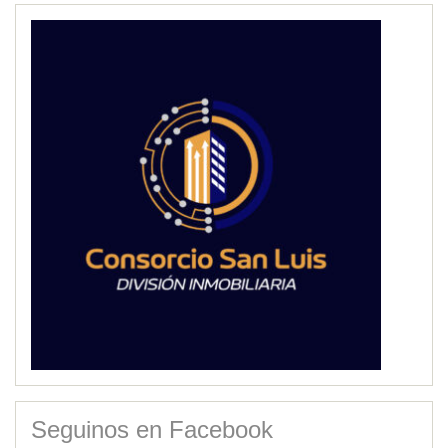
Seguinos en Facebook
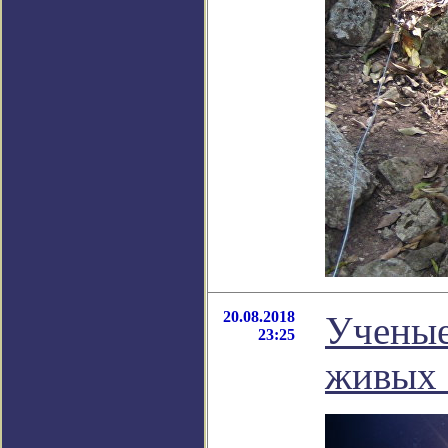
20.08.2018
Ученые
23:25
живых 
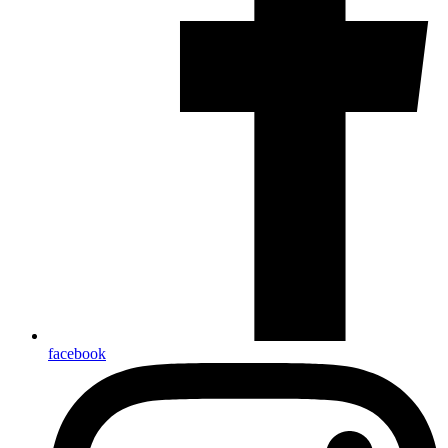
facebook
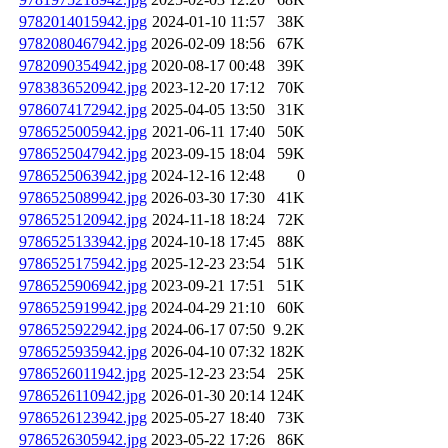
9782014015942.jpg
2024-01-10 11:57
38K
9782080467942.jpg
2026-02-09 18:56
67K
9782090354942.jpg
2020-08-17 00:48
39K
9783836520942.jpg
2023-12-20 17:12
70K
9786074172942.jpg
2025-04-05 13:50
31K
9786525005942.jpg
2021-06-11 17:40
50K
9786525047942.jpg
2023-09-15 18:04
59K
9786525063942.jpg
2024-12-16 12:48
0
9786525089942.jpg
2026-03-30 17:30
41K
9786525120942.jpg
2024-11-18 18:24
72K
9786525133942.jpg
2024-10-18 17:45
88K
9786525175942.jpg
2025-12-23 23:54
51K
9786525906942.jpg
2023-09-21 17:51
51K
9786525919942.jpg
2024-04-29 21:10
60K
9786525922942.jpg
2024-06-17 07:50
9.2K
9786525935942.jpg
2026-04-10 07:32
182K
9786526011942.jpg
2025-12-23 23:54
25K
9786526110942.jpg
2026-01-30 20:14
124K
9786526123942.jpg
2025-05-27 18:40
73K
9786526305942.jpg
2023-05-22 17:26
86K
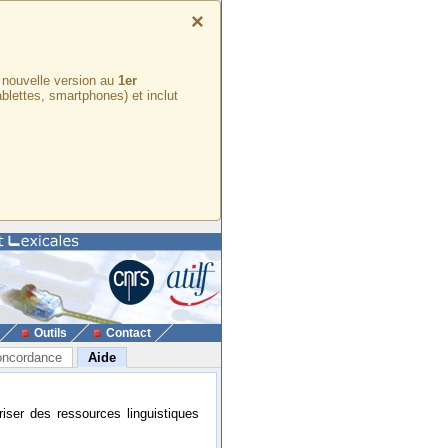
×
e nouvelle version au
1er
ablettes, smartphones) et inclut
Outils
Contact
ncordance
Aide
riser des ressources linguistiques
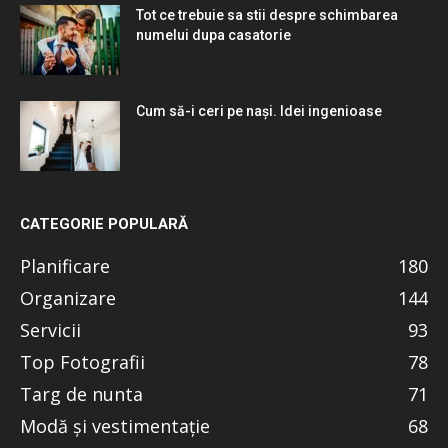
Tot ce trebuie sa stii despre schimbarea
numelui dupa casatorie
Cum să-i ceri pe nași. Idei ingenioase
CATEGORIE POPULARĂ
Planificare
180
Organizare
144
Servicii
93
Top Fotografii
78
Targ de nunta
71
Modă și vestimentație
68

• YOUR OBJECTIVE
Omit the pictures and write out the remaining data exactly.

• ANSWER
Seguinos en Facebook
20.08.2018
Ученые
23:25
живых 
facebook
9782014015942.jpg
2024-01-10 11:57
38K
9782080467942.jpg
2026-02-09 18:56
67K
9782090354942.jpg
2020-08-17 00:48
39K
9783836520942.jpg
2023-12-20 17:12
70K
9786074172942.jpg
2025-04-05 13:50
31K
9786525005942.jpg
2021-06-11 17:40
50K
9786525047942.jpg
2023-09-15 18:04
59K
9786525063942.jpg
2024-12-16 12:48
0
9786525089942.jpg
2026-03-30 17:30
41K
9786525120942.jpg
2024-11-18 18:24
72K
9786525133942.jpg
2024-10-18 17:45
88K
9786525175942.jpg
2025-12-23 23:54
51K
9786525906942.jpg
2023-09-21 17:51
51K
9786525919942.jpg
2024-04-29 21:10
60K
9786525922942.jpg
2024-06-17 07:50
9.2K
9786525935942.jpg
2026-04-10 07:32
182K
9786526011942.jpg
2025-12-23 23:54
25K
9786526110942.jpg
2026-01-30 20:14
124K
9786526123942.jpg
2025-05-27 18:40
73K
9786526305942.jpg
2023-05-22 17:26
86K
×
e nouvelle version au
1er
ablettes, smartphones) et inclut
Outils
Contact
ncordance
Aide
riser des ressources linguistiques
Tot ce trebuie sa stii despre schimbarea
numelui dupa casatorie
Cum să-i ceri pe nași. Idei ingenioase
CATEGORIE POPULARĂ
Planificare
180
Organizare
144
Servicii
93
Top Fotografii
78
Targ de nunta
71
Modă și vestimentație
68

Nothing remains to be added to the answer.